The Antanas Baranauskas and Antanas Vienuolis Memorial Museum combines three distinct experiences: a granary hewn with an axe in 1826 where the poem The Forest of Anykščiai was written, the authentically preserved house built for Vienuolis in 1925, and an exhibition of Stanislovas Petraška's stone pictures. The history of collecting matters as much as the literature here: Vienuolis opened the granary to visitors in 1927, creating Lithuania's first memorial museum. Its protective pavilion is under repair until 1 August 2026, so confirm which spaces are open before travelling.

Place
Anykščiai, Anykščiai District Municipality
Region
Anykščiai District
Type
two-writer memorial homestead with a historic granary, an authentically preserved house, and a stone-painting exhibition
Address
2 A. Vienuolio Street, Anykščiai
Coordinates
55.52701, 25.09779
Visit duration
1-1.5 hours; approximately 2 hours for an unhurried visit to the writer's house, granary, and Stanislovas Petraška exhibition
Best time
a summer weekday morning; the Baranauskas granary is closed for renewal until 1 August 2026
Names and variants

A. Baranausko ir A. Vienuolio-Žukausko memorialinis muziejus, Baranauskas and Vienuolis Museum, Antanas Baranauskas Granary, Antanas Vienuolis Memorial House

One Anykščiai museum comprises three exhibitions at two nearby addresses

The principal memorial homestead stands at 2 A. Vienuolio Street, coordinates 55.5270124, 25.0977935. The green timber house of Antanas Vienuolis shares the grounds with the Baranauskas granary, now enclosed by a protective pavilion. Stanislovas Petraška's stone-painting gallery is a short distance away at 6A Muziejaus Street, so a combination ticket does not mean three rooms inside one building.

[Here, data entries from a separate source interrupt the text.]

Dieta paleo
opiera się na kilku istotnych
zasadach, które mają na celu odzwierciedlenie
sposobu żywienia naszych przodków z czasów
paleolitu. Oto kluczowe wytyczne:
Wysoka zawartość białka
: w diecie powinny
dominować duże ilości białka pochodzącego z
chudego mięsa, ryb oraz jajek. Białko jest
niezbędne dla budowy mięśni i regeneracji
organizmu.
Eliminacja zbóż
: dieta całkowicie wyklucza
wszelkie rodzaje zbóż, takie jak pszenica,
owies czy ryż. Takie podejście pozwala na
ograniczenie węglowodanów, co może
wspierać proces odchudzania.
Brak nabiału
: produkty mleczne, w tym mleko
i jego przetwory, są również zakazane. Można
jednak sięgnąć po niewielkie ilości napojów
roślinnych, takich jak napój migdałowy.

This is more than a paired literary biography. Vienuolis himself collected objects associated with his relative Baranauskas, protected the granary, and received visitors between the wars; his own home later became a memorial in turn. The authentic homestead, grave, original furniture, and separate exhibition by a modern folk artist create several different layers of interpretation.

A crucial exception applies on 13 July 2026: the granary's protective pavilion is being repaired and its display renewed. The official closure runs until 1 August 2026. The Vienuolis house and Petraška gallery are separate spaces, but visitors should call ahead to confirm the day's available route and precisely what the ticket currently covers.

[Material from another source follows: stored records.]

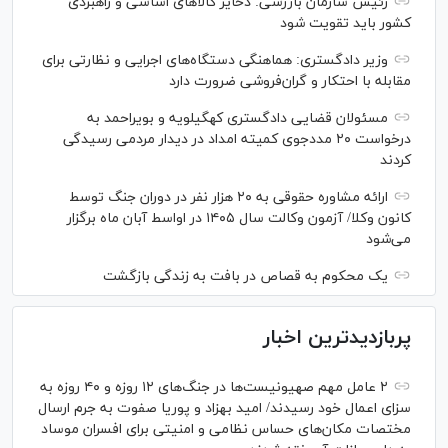
رئیس سازمان بازرسی: ذخایر کالاهای اساسی و راهبردی
کشور باید تقویت شود
وزیر دادگستری: هماهنگی دستگاه‌های اجرایی و نظارتی برای
مقابله با احتکار و گران‌فروشی ضرورت دارد
مسئولان قضایی دادگستری کهگیلویه و بویراحمد به
درخواست‌ ۲۰ مددجوی کمیته امداد در دیدار مردمی رسیدگی
کردند
ارائه مشاوره حقوقی به ۲۰ هزار نفر در دوران جنگ توسط
کانون وکلا/ آزمون وکالت سال ۱۴۰۵ در اواسط آبان ماه برگزار
می‌شود
یک محکوم به قصاص در بافت به زندگی بازگشت
پربازدیدترین اخبار
۲ عامل مهم صهیونیست‌ها در جنگ‌های ۱۲ روزه و ۴۰ روزه به
سزای اعمال خود رسیدند/ امید بهزاد و پوریا صفوت به جرم ارسال
مختصات مکان‌های حساس نظامی و امنیتی برای افسران موساد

The 1826 granary was hewn without a saw or nails and moved across the Šventoji in 1839

The poet's father, Jonas Baronas, built the granary at Jurzdikas in 1826 and carved the date into its door frame. Its timbers were worked with an axe alone, without a saw or iron nails. As a working farm store, it held flax, better clothing, tools, and grain; chalk marks recording household calculations still survive on the frame.

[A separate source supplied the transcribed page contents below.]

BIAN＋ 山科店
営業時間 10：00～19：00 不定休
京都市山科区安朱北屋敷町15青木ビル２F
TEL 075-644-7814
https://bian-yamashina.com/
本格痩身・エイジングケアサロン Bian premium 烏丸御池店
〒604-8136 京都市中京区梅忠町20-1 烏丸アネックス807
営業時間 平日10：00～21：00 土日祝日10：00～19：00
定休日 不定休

The family dismantled the building in 1839 and transferred it to its present site at Ažupiečiai on the opposite bank of the Šventoji. Larger numbered logs were floated along the river and smaller parts carried. This move explains why an agricultural building of 1826 now stands beside Vienuolis's house of 1925, although the two originated in different homesteads.

While studying at the seminary in Varniai, Baranauskas read and worked in the granary during his holidays. He wrote the two parts of his poem Anykščių šilelis, known in English as The Forest of Anykščiai, here in the summers of 1858 and 1859. The structure therefore matters not as a generic tableau of rural life but as the documented birthplace of a particular work.

Vienuolis opened the granary in 1927 and began Lithuania's first memorial museum

Antanas Žukauskas-Vienuolis inherited the Baranauskas homestead plot in 1921 and undertook to preserve the granary. He collected objects belonging to the poet and family, including furniture, a suitcase, violin, bed, dowry chest, shelf, and weapons associated with the 1863 Uprising. They gave the building memorial content, though not every object belonged to its original agricultural use.

On 1 May 1927, Vienuolis began a visitor book and formally opened the collection. The institution identifies it as Lithuania's first memorial museum. From 1945 until his death in 1957, Vienuolis served as its official director, making the site's creator, custodian, and first guide one and the same person.

Construction of a pavilion to protect the granary began in 1957 to a design by architect Ignas Kvašys and ended in 1958, after Vienuolis's death. The timber structure itself was conserved in 1976. The shell shelters a fragile building from precipitation and changing temperatures, but also alters its appearance: visitors first see a twentieth-century pavilion, with the old granary revealed inside.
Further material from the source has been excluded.